**WHAT YOU ARE ASKED TO DO**
Leave out the pictures and return every entry exactly as it appears.

**RECORDS TO PROCESS**
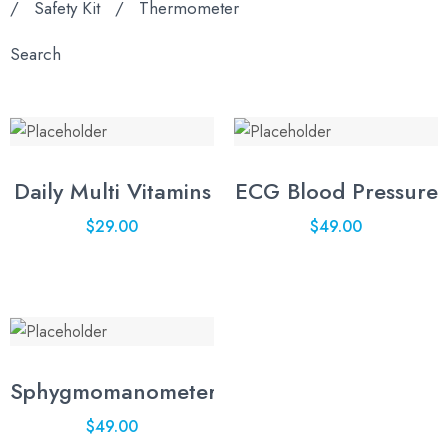
/
Safety Kit
/
Thermometer
Search
Daily Multi Vitamins
ECG Blood Pressure
$
29.00
$
49.00
Sphygmomanometer
$
49.00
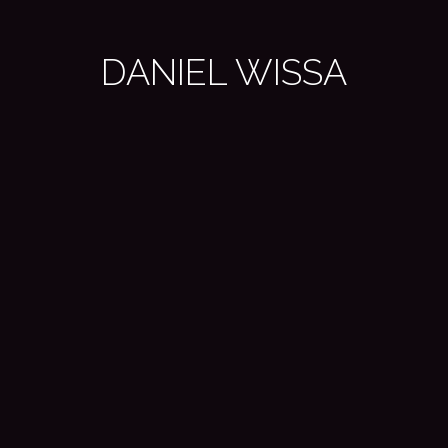
DANIEL WISSA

**WRITTEN REPLY**
/
Safety Kit
/
Thermometer
Search
Daily Multi Vitamins
ECG Blood Pressure
$
29.00
$
49.00
Sphygmomanometer
$
49.00
DANIEL WISSA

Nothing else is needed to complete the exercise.